Let's find out how many patterns we're going to have to deal with:

Length[patterns[Range[9]]]

$1430$

Matching patterns with sequences of operations

Because the output of patterns uses Mathematica's Slot formalism, it is easy to turn it into something that can be "evaluated" against a list of operations. As an example, look at the first pattern constructed from four digits:

Evaluate[First[patterns[Range[4]]]] &

$\text{$\#$3}[1,\text{$\#$2}[2,\text{$\#$1}[3,4]]]\&$

This is all ready to be applied to tuples of operations, like this:

Evaluate[First[patterns[Range[4]]]] & @@@ Tuples[ops, 3]

$\{10,-8,9,\frac{1}{9},19,8,-4,6 \ldots$

For instance, the first tuple is $(+,+,+)$ which, when inserted into the first pattern $\text{$\#$3}[1,\text{$\#$2}[2,\text{$\#$1}[3,4]]]$, yields $\text{Plus}[1, \text{Plus}[2, \text{Plus}[3,4]]] = 1+2+3+4 = 10$.

Let's encapsulate this in a function that evaluates a single pattern against a list of operator tuples and selects those equal to a target number:

find[opsStrings_, pattern_, target_] := 
   Select[opsStrings, Function[{x}, Evaluate[pattern] & @@ x == target]];

This single line of code is the heart of the solution: having constructed all possible patterns and all possible tuples of operations to slot into them, we just have to apply each pattern to each tuple and check the resulting value.

We're practically done, but let's pause for some niceties before proceeding to the solution itself. At some point we will need to eliminate "solutions" in which concatenation is applied to the results of operations rather than to raw numbers themselves. These can be detected and ruled out with some pattern matching:

acceptableQ[x_] := Length[Cases[x, AngleBracket[_, Except[_Integer]] | 
   AngleBracket[Except[_Integer], _], -1]] == 0

(NB: This is not quite right, because it rules out multiple concatenations. But it is what I used to obtain the solution counts reported below.)

It won't be good enough just to select sequences of operations to fill into a pattern: we will want to display the pattern as filled in by those operations:

display[pattern_, ops_] := HoldForm[pattern] & @@@ ops;
display[pattern_, {}] := Sequence[];

HoldForm (or Hold or Unevaluated) is essential to keep the filled-in pattern from being evaluated.

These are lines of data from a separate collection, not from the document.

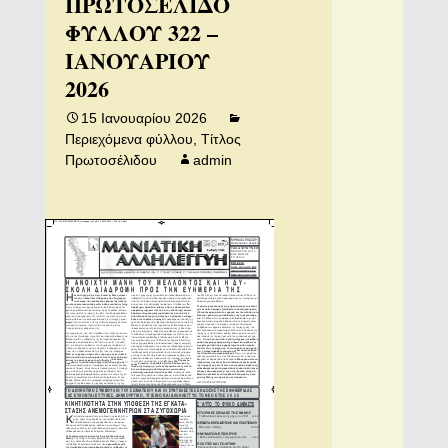
ΠΡΩΤΟΣΕΛΙΔΟ
ΦΥΛΛΟΥ 322 –
ΙΑΝΟΥΑΡΙΟΥ
2026
15 Ιανουαρίου 2026
Περιεχόμενα φύλλου
,
Τίτλος
Πρωτοσέλιδου
admin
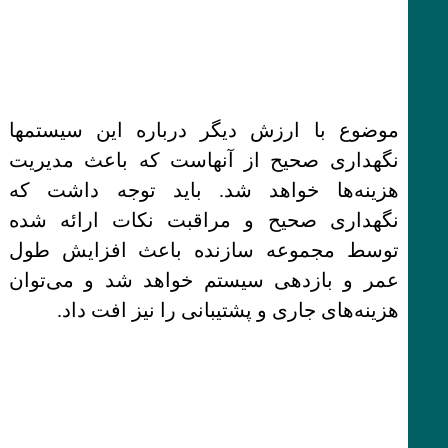
موضوع با ارزش دیگر درباره این سیستمها
نگهداری صحیح از آنهاست که باعث مدیریت
هزینه‌ها خواهد شد. باید توجه داشت که
نگهداری صحیح و مراقبت نکات ارائه شده
توسط مجموعه سازنده باعث افزایش طول
عمر و بازدهی سیستم خواهد شد و می‌توان
هزینه‌های جاری و پشتیبانی را نیز افت داد.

The intention is to apply display to the results of find:

match[opsStrings_, pattern_, target_] := 
   With[{m = find[opsStrings, pattern, target]}, display[pattern, m]];

The Solution

Using match, we can apply all patterns to all tuples of operations, then weed out the unacceptable ones. We will need to do this both for a target of $100$ and a target of $-100$, so we might as well extent the solution to search for multiple targets:

solve[n_Integer, target_?NumericQ] := 
  Select[Flatten[match[Tuples[ops, n - 1], #, target] & /@  (patterns[Range[n]])] , acceptableQ];
solve[n_Integer, target_List] := Flatten[Map[solve[n, #] & , target]];

Examples

We test with smaller versions of the problem. Noticing that $100=(9+1)^2$, I ask for the ways of using the digits $1, 2, \ldots, n$ to form $(n+1)^2$. The smallest $n$ for which there are solutions is $n=4$:

With[{n = 4, target = 25}, AbsoluteTiming[solutions = solve[n, {target, -target}];]]

$\{0.0156000,\text{Null}\}$

Here is a nice display of the solutions along with a check to verify they really are solutions:

TableForm[{#, ReleaseHold[#]} & /@ solutions, TableHeadings -> {{}, {"Expression", "Value"}}]

$\begin{array}{l|ll} & \text{Expression} & \text{Value} \\ \hline & 1+2 (3\ 4) & 25 \\ & 1+(2\ 3) 4 & 25 \end{array}$

It is wonderful to see how Mathematica has automatically handled the parentheses!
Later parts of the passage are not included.